How Safe Is The Gastric Sleeve With Duodenal Switch?
Tuesday, January 27, 2009 at 3:18 am under Weight Loss How Safe Is The Gastric Sleeve With Duodenal Switch?
Of all of the different forms of weight loss surgery which are nowadays the sleeve gastrectomy with duodenal switch is perhaps the most controversial and, though it is widely carried out, there are a lot of surgeons who are not prepared to carry out the procedure as a result of worries about possible adverse long-term effects on a patient’s health.
Usually simply known as a duodenal switch, this particular form of bariatric surgery is in fact nothing more than a sleeve gastrectomy to which a duodenal switch is added. This procedure is also occasionally called a biliopancreatic diversion with duodenal switch.
The initial part of this procedure is a sleeve gastrectomy in which the stomach is divided vertically and approximately eighty-five percent is removed. The small sleeve shaped stomach which remains retains the original outlet to the intestines and functions just like a normal stomach. This initial part of the surgery is aimed purely at restricting the quantity of food that can be consumed and this restrictive surgery cannot be reversed.
The second phase of the operation is to make the duodenal switch adding in an element of malabsorption surgery that is largely reversible. Unlike restrictive surgery that causes a loss in weight by physically preventing the patient from eating too great a quantity of food, malabsorption surgery contols the body’s power to absorb calories from a meal as it passes through the digestive tract.
During surgery the intestine is divided and a relatively small section (generally approximately 150 cm in length) is used to make a bypass from the duodenum, which is situated near to the outlet of the stomach, to a point near the end of the intestinal tract thereby bypassing the major part of the digestive tract.

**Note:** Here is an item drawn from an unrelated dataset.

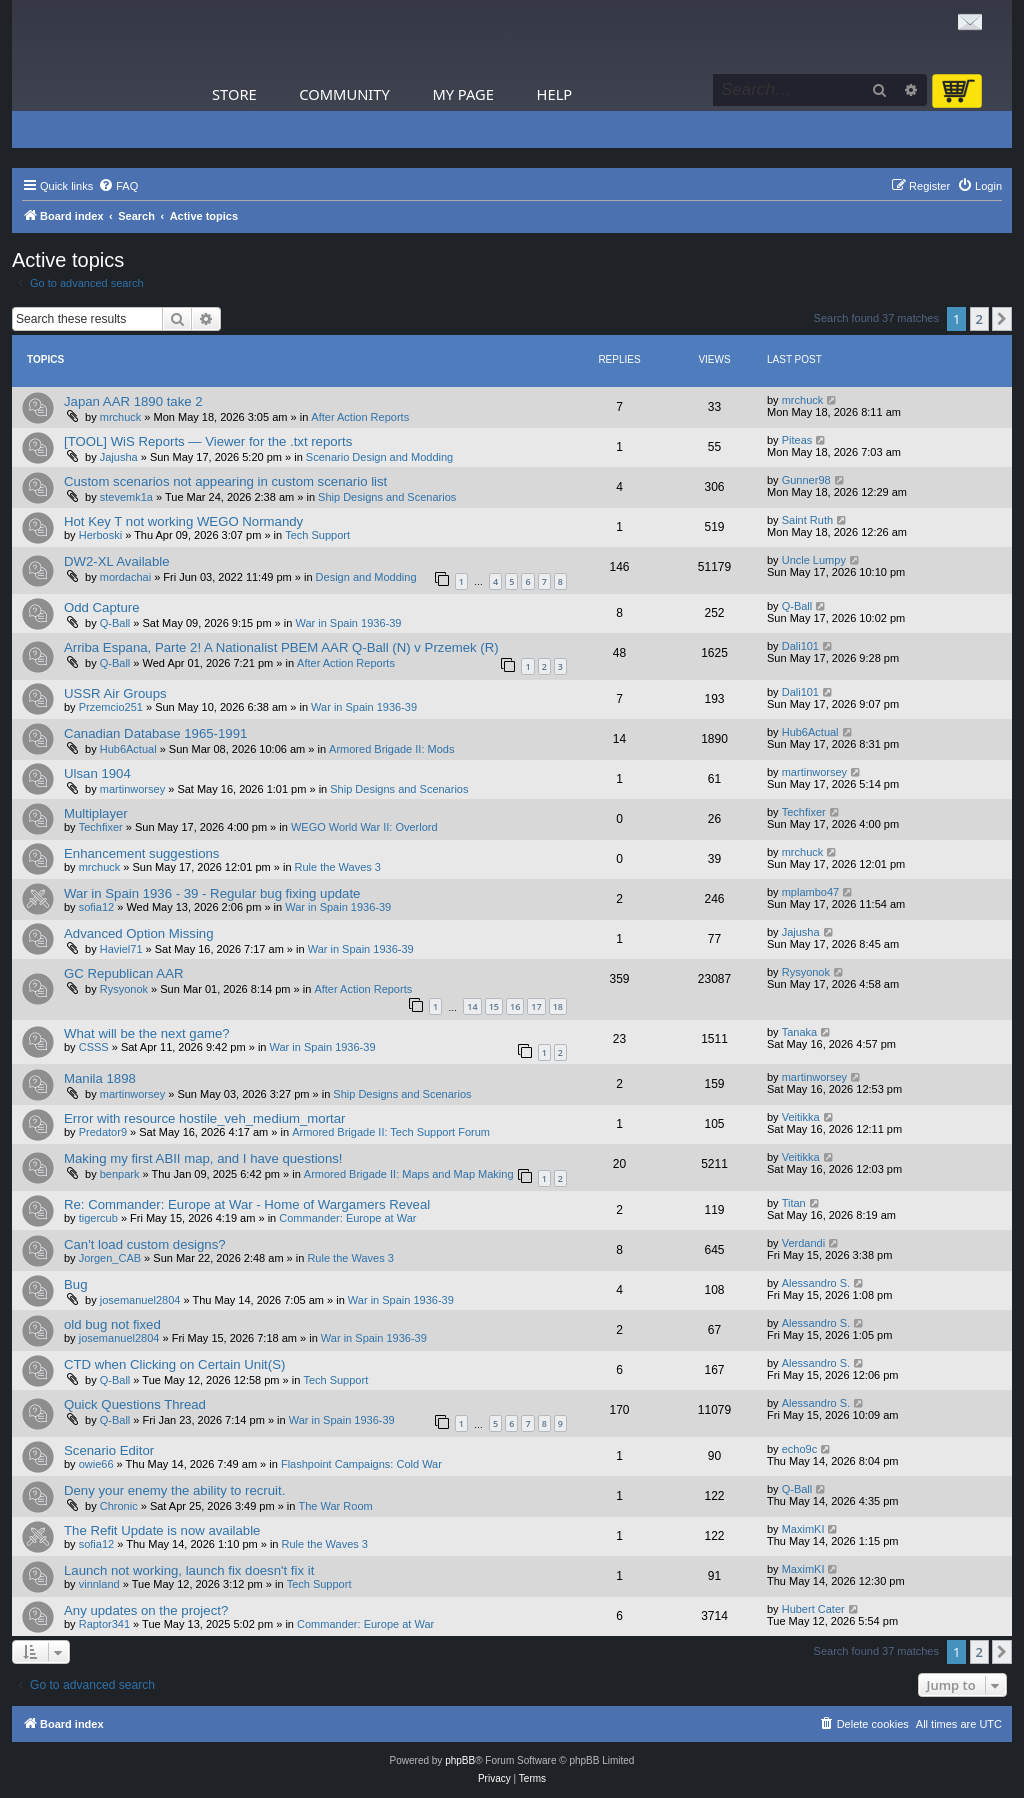 The image size is (1024, 1798). Describe the element at coordinates (94, 1047) in the screenshot. I see `CSSS` at that location.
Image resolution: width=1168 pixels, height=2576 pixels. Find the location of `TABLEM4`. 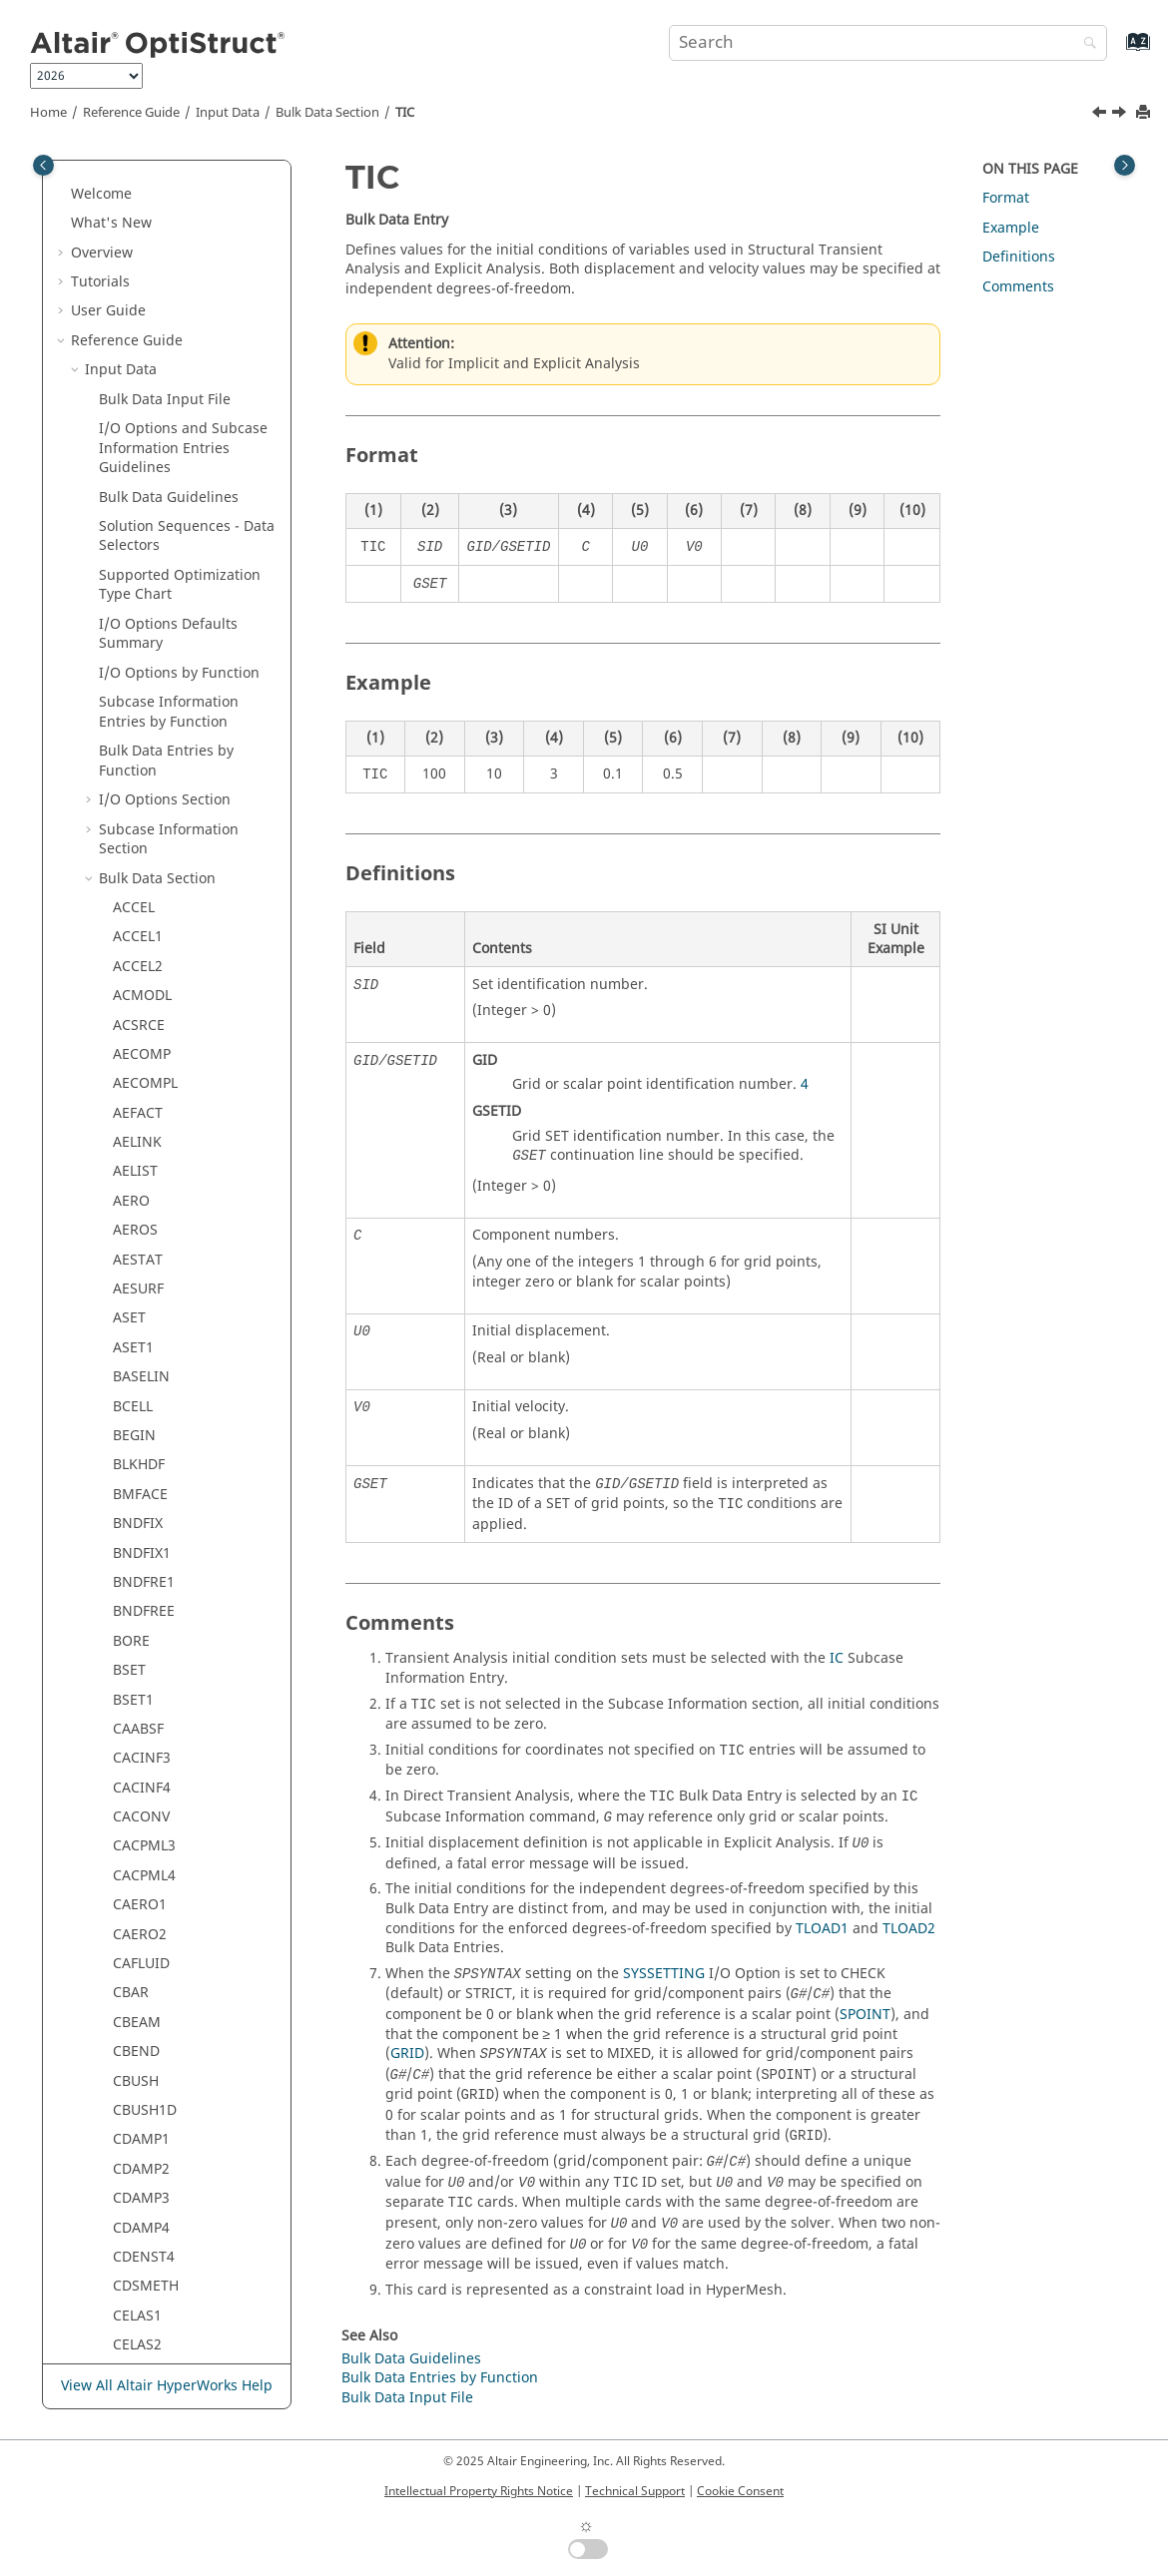 TABLEM4 is located at coordinates (144, 1416).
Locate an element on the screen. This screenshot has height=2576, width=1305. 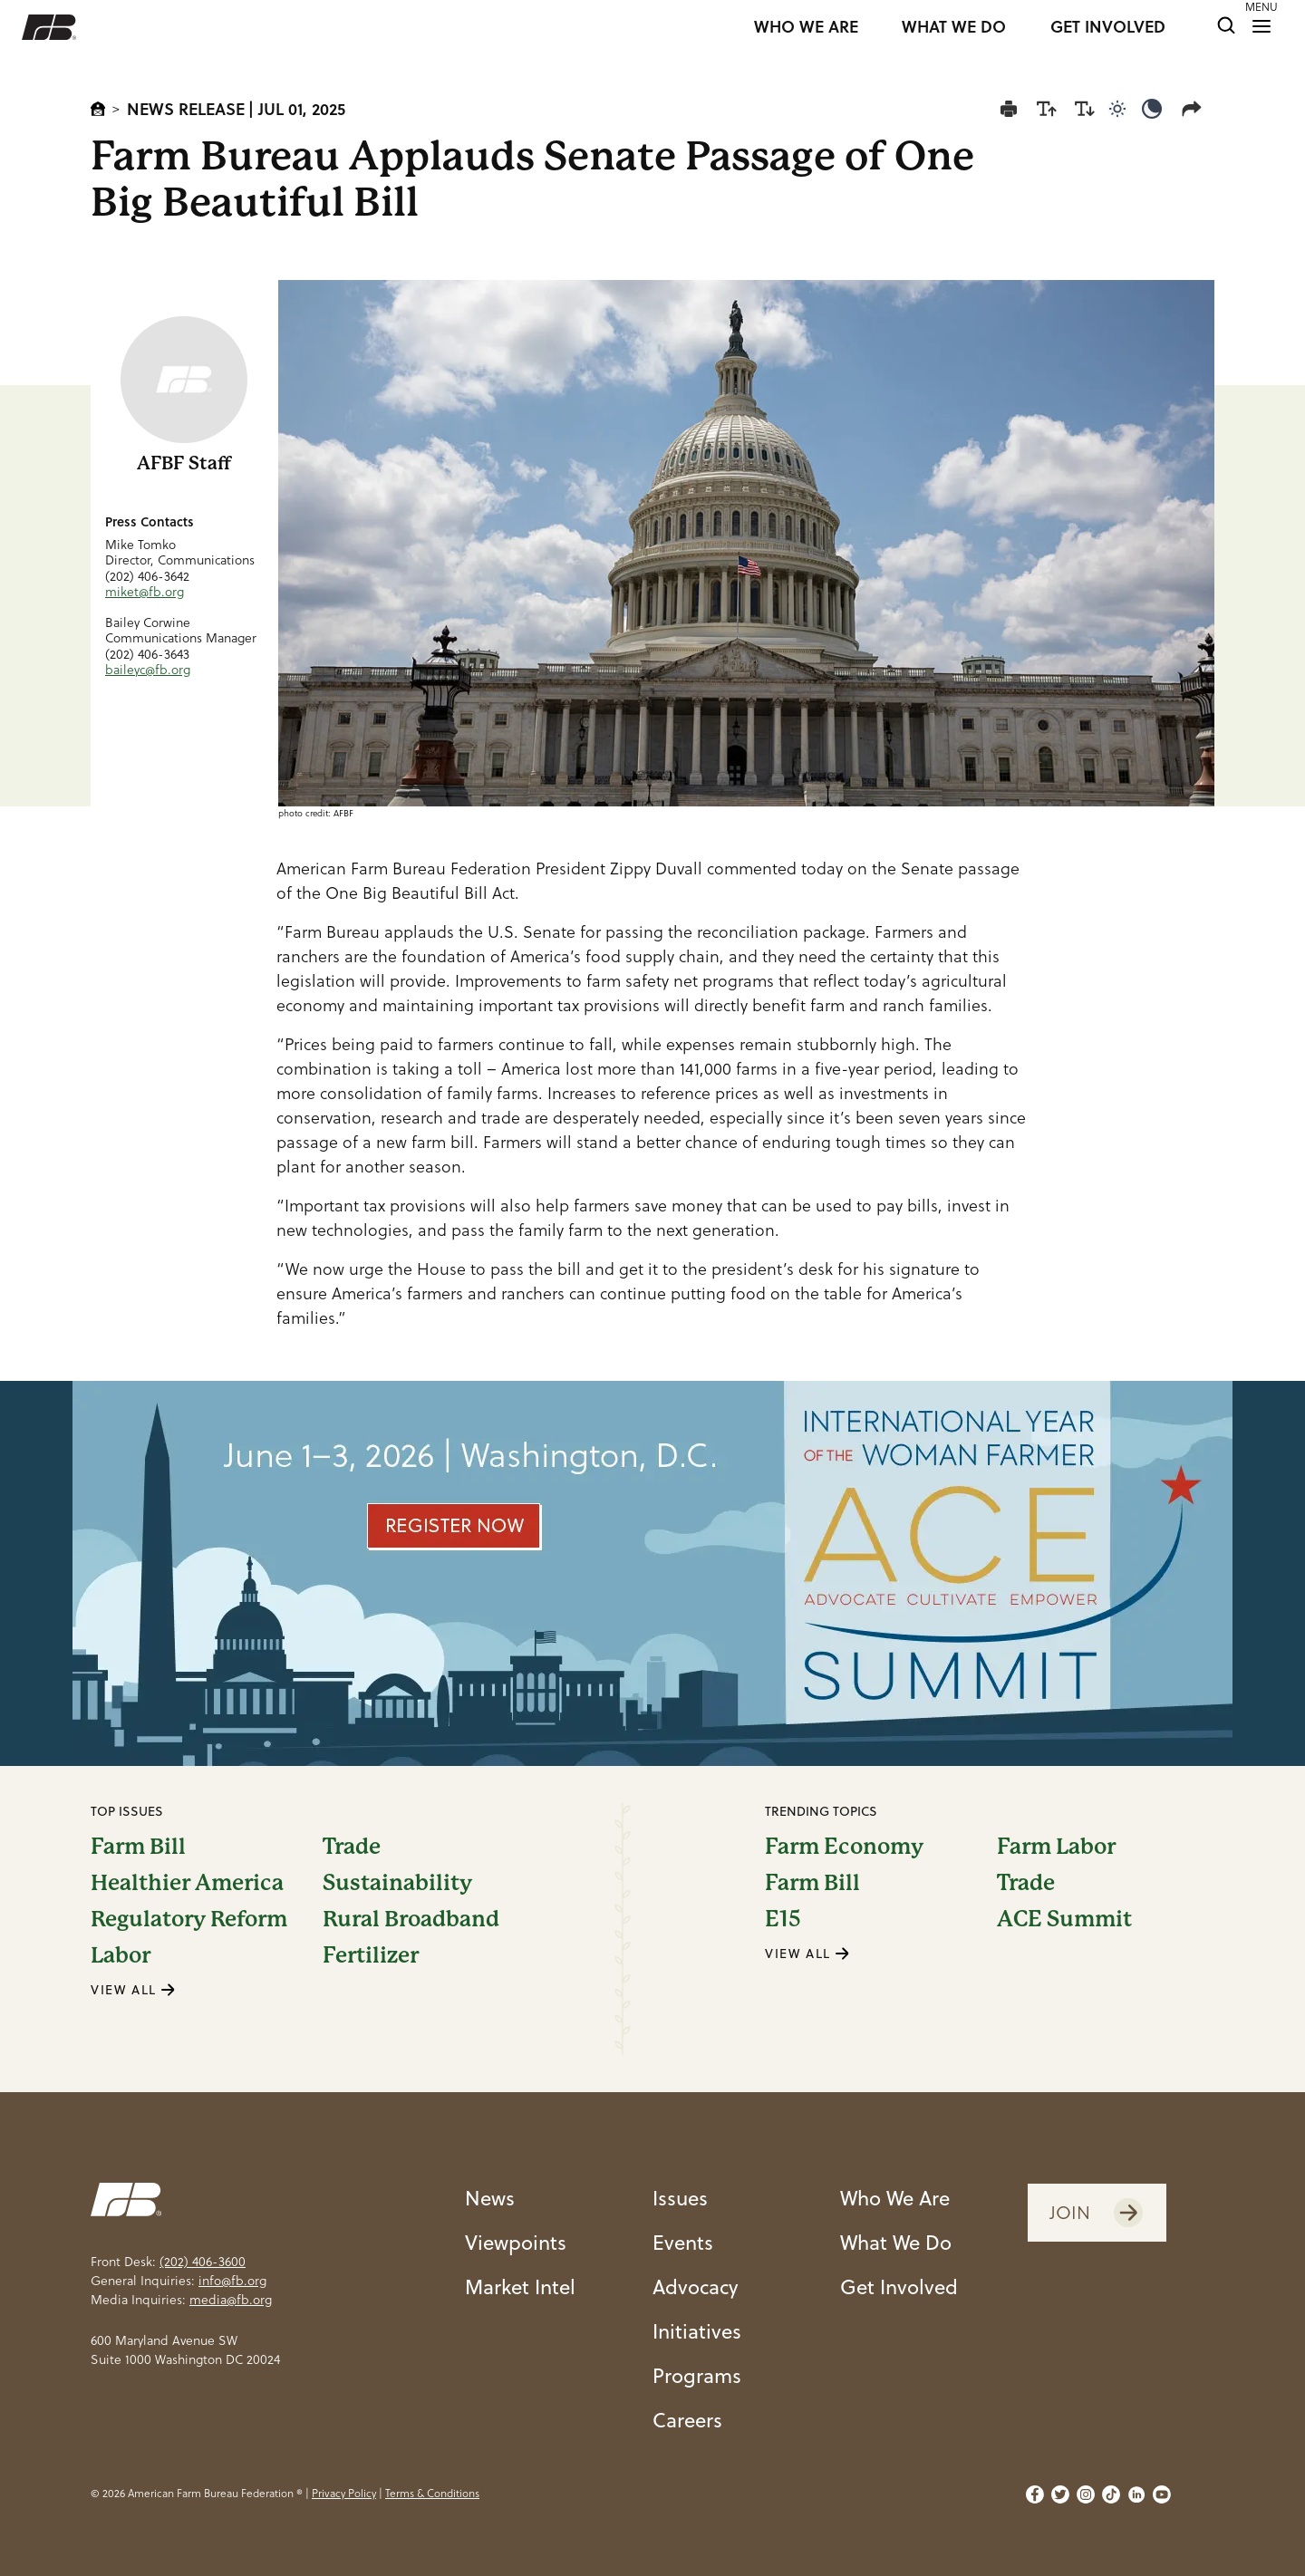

The consequence of this duodenal switch is that food that passes through the intestinal tract only mixes with the body’s digestive juices in the short final section of the intestine below the switch thus allowing the digestive juices very little time to digest the food and absorb calories from it.
Despite the fact that duodenal switch weight loss surgery enjoys the advantage of providing weight loss using both restriction and malabsorption, it is the extent to which the malabsorption element dominates in the duodenal switch that gives rise to a lot of the argument which surrounds this type of surgery. By way of comparison, the traditional Roux-en-Y operation has a much shorter bypass and the length of intestine over which food is digested is about five times greater.
The argument that many surgeons use against the duodenal switch is simply that insufficient absorption takes place so that there is too great a danger of anemia, protein deficiency and metabolic bone disease. The sleeve gastrectomy with duodenal switch is also debatably the most complicated type of weight loss surgery and a lot of surgeons think that it carries an unacceptable level of risk.
Regardless of the risks the duodenal switch is nevertheless a surgical option and can be very effective, particularly in people with a very high body mass index.